* [TASK REQUIREMENTS]
Transcribe the records exactly. Pictures do not belong in the transcription.

Transcribed page contents
[Start of Attachment]

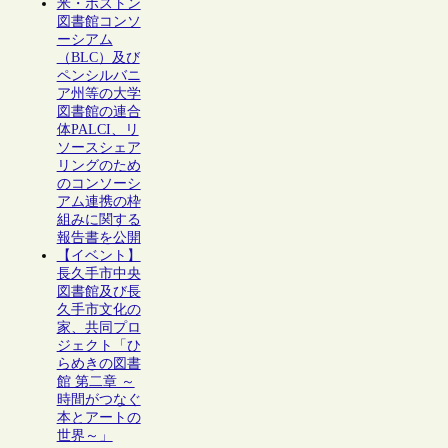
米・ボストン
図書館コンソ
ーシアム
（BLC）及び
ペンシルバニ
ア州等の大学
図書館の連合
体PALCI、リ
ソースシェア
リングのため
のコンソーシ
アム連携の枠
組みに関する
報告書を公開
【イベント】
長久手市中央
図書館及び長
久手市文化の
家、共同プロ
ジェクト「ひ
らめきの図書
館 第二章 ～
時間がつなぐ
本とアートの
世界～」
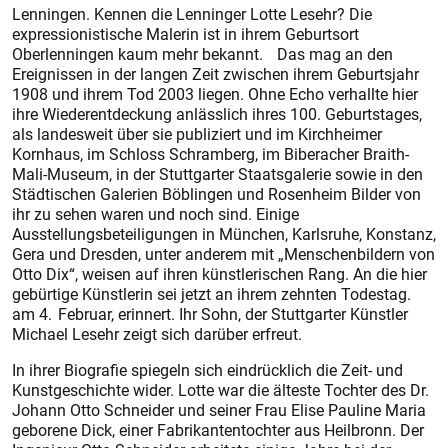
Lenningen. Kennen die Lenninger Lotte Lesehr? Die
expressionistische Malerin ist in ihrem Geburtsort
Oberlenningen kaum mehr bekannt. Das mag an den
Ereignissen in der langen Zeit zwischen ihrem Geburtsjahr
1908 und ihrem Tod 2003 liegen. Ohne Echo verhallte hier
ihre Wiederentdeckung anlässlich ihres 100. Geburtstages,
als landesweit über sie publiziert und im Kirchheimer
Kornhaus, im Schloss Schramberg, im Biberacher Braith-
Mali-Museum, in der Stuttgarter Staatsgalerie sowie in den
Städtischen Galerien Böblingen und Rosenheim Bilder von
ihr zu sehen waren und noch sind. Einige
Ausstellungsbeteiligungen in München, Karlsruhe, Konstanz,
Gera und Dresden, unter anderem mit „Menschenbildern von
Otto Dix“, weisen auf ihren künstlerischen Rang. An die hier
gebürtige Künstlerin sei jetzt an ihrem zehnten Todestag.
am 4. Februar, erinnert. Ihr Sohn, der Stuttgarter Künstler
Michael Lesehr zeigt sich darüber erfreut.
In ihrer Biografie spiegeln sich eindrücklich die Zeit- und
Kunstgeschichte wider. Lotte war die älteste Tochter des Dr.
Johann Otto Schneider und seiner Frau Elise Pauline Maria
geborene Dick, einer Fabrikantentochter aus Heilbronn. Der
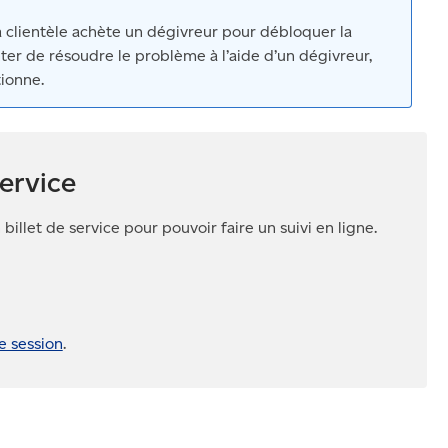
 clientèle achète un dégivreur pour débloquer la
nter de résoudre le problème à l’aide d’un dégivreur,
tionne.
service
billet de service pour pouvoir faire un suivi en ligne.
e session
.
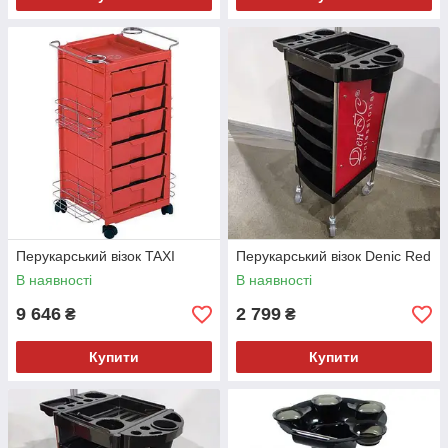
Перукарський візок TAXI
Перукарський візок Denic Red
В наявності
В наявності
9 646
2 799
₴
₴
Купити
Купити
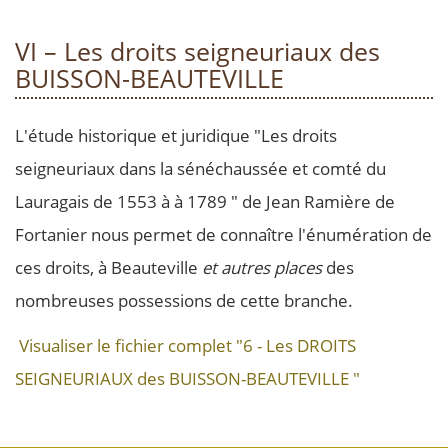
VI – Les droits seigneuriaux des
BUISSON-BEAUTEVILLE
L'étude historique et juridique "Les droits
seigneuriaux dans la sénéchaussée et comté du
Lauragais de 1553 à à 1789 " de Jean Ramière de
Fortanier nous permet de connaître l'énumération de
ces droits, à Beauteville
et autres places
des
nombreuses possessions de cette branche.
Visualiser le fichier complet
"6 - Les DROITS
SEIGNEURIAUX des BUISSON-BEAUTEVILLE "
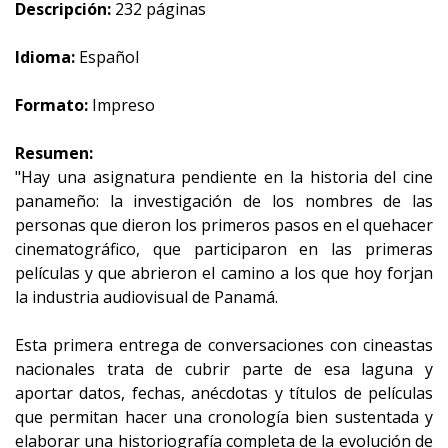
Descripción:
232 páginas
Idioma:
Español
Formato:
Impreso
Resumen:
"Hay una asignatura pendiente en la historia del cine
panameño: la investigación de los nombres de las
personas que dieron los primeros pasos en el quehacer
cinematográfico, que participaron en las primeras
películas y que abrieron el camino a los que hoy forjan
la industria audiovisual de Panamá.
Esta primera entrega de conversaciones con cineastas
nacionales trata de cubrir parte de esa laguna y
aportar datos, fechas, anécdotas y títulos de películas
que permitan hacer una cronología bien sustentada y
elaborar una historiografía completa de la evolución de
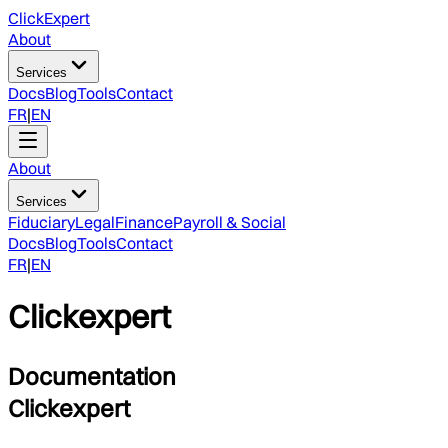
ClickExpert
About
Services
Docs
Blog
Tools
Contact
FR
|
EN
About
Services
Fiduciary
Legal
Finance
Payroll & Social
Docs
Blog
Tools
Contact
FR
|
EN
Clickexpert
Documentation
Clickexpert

[End of Attachment]

* [ANSWER SECTION]
米・ボストン
図書館コンソ
ーシアム
（BLC）及び
ペンシルバニ
ア州等の大学
図書館の連合
体PALCI、リ
ソースシェア
リングのため
のコンソーシ
アム連携の枠
組みに関する
報告書を公開
【イベント】
長久手市中央
図書館及び長
久手市文化の
家、共同プロ
ジェクト「ひ
らめきの図書
館 第二章 ～
時間がつなぐ
本とアートの
世界～」
Lenningen. Kennen die Lenninger Lotte Lesehr? Die
expressionistische Malerin ist in ihrem Geburtsort
Oberlenningen kaum mehr bekannt. Das mag an den
Ereignissen in der langen Zeit zwischen ihrem Geburtsjahr
1908 und ihrem Tod 2003 liegen. Ohne Echo verhallte hier
ihre Wiederentdeckung anlässlich ihres 100. Geburtstages,
als landesweit über sie publiziert und im Kirchheimer
Kornhaus, im Schloss Schramberg, im Biberacher Braith-
Mali-Museum, in der Stuttgarter Staatsgalerie sowie in den
Städtischen Galerien Böblingen und Rosenheim Bilder von
ihr zu sehen waren und noch sind. Einige
Ausstellungsbeteiligungen in München, Karlsruhe, Konstanz,
Gera und Dresden, unter anderem mit „Menschenbildern von
Otto Dix“, weisen auf ihren künstlerischen Rang. An die hier
gebürtige Künstlerin sei jetzt an ihrem zehnten Todestag.
am 4. Februar, erinnert. Ihr Sohn, der Stuttgarter Künstler
Michael Lesehr zeigt sich darüber erfreut.
In ihrer Biografie spiegeln sich eindrücklich die Zeit- und
Kunstgeschichte wider. Lotte war die älteste Tochter des Dr.
Johann Otto Schneider und seiner Frau Elise Pauline Maria
geborene Dick, einer Fabrikantentochter aus Heilbronn. Der
 clientèle achète un dégivreur pour débloquer la
nter de résoudre le problème à l’aide d’un dégivreur,
tionne.
service
billet de service pour pouvoir faire un suivi en ligne.
e session
.
Перукарський візок TAXI
Перукарський візок Denic Red
В наявності
В наявності
9 646
2 799
₴
₴
Купити
Купити
VI – Les droits seigneuriaux des
BUISSON-BEAUTEVILLE
L'étude historique et juridique "Les droits
seigneuriaux dans la sénéchaussée et comté du
Lauragais de 1553 à à 1789 " de Jean Ramière de
Fortanier nous permet de connaître l'énumération de
ces droits, à Beauteville
et autres places
des
nombreuses possessions de cette branche.
Visualiser le fichier complet
"6 - Les DROITS
SEIGNEURIAUX des BUISSON-BEAUTEVILLE "
Descripción:
232 páginas
Idioma:
Español
Formato:
Impreso
Resumen:
"Hay una asignatura pendiente en la historia del cine
panameño: la investigación de los nombres de las
personas que dieron los primeros pasos en el quehacer
cinematográfico, que participaron en las primeras
películas y que abrieron el camino a los que hoy forjan
la industria audiovisual de Panamá.
Esta primera entrega de conversaciones con cineastas
nacionales trata de cubrir parte de esa laguna y
aportar datos, fechas, anécdotas y títulos de películas
que permitan hacer una cronología bien sustentada y
elaborar una historiografía completa de la evolución de
ClickExpert
About
Services
Docs
Blog
Tools
Contact
FR
|
EN
About
Services
Fiduciary
Legal
Finance
Payroll & Social
Docs
Blog
Tools
Contact
FR
|
EN
Clickexpert
Documentation
Clickexpert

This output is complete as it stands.